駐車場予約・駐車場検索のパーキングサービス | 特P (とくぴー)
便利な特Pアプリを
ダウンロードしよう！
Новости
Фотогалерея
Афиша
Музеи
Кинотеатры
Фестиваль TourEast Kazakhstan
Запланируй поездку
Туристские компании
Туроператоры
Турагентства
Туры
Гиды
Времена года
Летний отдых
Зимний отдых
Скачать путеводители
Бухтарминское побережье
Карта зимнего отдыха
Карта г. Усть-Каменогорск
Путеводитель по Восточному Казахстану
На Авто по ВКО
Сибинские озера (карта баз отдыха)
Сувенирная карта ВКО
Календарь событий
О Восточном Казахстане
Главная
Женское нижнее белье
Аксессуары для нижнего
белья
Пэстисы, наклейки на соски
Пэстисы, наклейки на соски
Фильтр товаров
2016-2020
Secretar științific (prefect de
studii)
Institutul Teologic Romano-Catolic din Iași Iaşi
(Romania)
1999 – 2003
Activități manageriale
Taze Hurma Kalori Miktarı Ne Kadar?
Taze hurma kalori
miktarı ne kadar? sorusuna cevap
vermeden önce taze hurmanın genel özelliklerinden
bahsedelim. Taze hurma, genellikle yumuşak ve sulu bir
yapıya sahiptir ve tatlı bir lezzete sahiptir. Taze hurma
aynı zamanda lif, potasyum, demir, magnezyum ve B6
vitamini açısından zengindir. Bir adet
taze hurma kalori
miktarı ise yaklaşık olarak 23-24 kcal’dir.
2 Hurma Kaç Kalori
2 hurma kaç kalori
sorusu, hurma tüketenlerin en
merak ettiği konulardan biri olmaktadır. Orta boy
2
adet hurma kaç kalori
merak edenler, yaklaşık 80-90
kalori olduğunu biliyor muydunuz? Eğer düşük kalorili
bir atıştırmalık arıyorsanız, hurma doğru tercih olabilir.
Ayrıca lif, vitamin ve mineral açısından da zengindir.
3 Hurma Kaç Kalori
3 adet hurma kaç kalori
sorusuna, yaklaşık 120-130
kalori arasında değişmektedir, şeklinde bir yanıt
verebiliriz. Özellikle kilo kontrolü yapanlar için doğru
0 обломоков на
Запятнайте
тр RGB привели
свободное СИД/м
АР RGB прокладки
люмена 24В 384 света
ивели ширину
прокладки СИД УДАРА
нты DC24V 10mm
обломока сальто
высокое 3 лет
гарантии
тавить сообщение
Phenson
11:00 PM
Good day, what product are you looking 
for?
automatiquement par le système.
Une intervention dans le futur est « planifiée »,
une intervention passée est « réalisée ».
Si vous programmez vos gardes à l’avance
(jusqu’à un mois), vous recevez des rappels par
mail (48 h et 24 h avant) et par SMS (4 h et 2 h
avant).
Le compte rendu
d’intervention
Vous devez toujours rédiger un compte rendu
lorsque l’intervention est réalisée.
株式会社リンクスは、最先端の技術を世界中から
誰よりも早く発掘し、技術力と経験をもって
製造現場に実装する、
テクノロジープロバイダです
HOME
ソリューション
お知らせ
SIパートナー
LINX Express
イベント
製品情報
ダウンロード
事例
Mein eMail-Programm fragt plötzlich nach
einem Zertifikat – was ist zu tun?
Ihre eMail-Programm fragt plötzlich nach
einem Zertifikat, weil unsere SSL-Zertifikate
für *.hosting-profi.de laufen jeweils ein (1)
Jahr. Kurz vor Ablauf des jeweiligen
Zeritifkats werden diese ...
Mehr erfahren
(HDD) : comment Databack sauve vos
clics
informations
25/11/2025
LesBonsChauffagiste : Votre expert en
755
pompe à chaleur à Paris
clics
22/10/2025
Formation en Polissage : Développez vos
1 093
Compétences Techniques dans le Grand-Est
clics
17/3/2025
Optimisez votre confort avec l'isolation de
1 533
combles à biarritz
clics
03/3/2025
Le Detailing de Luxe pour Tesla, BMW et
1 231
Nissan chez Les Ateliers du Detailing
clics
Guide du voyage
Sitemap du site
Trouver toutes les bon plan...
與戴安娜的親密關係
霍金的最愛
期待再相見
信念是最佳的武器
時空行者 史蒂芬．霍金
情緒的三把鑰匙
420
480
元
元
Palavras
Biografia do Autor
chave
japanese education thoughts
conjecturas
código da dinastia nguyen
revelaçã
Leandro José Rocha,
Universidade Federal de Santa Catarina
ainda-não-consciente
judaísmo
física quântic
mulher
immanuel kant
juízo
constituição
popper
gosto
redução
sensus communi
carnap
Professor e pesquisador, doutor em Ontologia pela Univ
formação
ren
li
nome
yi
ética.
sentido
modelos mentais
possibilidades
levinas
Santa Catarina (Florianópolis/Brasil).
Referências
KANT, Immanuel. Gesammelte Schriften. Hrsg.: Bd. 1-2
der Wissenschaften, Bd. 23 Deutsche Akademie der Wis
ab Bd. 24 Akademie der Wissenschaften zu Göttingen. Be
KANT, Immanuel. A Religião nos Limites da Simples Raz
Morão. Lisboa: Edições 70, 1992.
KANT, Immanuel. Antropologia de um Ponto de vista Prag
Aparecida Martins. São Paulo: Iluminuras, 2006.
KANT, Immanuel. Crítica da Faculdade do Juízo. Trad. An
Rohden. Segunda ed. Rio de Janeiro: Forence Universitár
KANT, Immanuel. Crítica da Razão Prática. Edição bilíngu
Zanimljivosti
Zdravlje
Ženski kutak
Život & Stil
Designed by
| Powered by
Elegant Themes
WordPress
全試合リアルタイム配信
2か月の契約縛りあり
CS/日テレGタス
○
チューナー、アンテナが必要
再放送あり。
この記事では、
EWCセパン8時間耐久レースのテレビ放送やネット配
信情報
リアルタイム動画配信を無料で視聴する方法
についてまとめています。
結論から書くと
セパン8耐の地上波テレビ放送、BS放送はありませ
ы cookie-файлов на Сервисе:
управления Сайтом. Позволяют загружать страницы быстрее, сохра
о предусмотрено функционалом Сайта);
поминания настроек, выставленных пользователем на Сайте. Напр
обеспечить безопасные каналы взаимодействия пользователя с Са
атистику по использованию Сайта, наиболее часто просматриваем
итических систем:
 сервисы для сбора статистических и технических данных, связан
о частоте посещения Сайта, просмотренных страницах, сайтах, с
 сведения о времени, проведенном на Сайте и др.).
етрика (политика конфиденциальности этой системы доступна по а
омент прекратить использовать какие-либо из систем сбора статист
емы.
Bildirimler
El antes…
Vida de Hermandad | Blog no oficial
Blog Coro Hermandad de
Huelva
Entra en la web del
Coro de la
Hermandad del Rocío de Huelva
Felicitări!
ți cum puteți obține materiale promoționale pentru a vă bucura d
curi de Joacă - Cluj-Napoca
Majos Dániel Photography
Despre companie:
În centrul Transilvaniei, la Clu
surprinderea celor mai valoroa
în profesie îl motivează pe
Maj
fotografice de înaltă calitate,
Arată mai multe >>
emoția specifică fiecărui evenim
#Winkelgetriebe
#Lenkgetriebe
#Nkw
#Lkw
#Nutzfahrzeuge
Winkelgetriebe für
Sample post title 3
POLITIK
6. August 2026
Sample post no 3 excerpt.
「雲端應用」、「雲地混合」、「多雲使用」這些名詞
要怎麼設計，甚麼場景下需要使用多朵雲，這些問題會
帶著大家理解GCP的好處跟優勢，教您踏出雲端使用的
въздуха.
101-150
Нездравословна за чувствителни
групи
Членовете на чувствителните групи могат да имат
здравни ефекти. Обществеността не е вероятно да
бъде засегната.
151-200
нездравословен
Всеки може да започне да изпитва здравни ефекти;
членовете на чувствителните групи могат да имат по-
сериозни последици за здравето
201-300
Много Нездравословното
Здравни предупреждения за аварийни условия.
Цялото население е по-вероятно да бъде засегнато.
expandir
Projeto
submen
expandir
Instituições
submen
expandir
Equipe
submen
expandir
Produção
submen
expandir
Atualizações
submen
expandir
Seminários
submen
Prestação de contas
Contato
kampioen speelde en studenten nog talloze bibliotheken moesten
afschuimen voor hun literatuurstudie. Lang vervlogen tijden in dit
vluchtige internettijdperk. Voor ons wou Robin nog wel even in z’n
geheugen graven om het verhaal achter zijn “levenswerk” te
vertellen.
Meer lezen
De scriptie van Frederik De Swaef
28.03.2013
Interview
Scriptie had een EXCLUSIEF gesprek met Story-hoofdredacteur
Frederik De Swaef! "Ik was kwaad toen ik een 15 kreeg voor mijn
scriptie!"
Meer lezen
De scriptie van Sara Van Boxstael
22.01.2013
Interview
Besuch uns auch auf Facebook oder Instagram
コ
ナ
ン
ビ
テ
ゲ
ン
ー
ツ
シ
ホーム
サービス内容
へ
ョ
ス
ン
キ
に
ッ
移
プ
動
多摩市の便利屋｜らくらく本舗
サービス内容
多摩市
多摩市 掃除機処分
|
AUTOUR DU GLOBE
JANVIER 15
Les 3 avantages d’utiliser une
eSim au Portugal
□ □ □
- [Task brief]: Give back every line of the listing where the word "açısından" shows up.

- [Expected answer]:
vitamini açısından zengindir. Bir adet
Ayrıca lif, vitamin ve mineral açısından da zengindir.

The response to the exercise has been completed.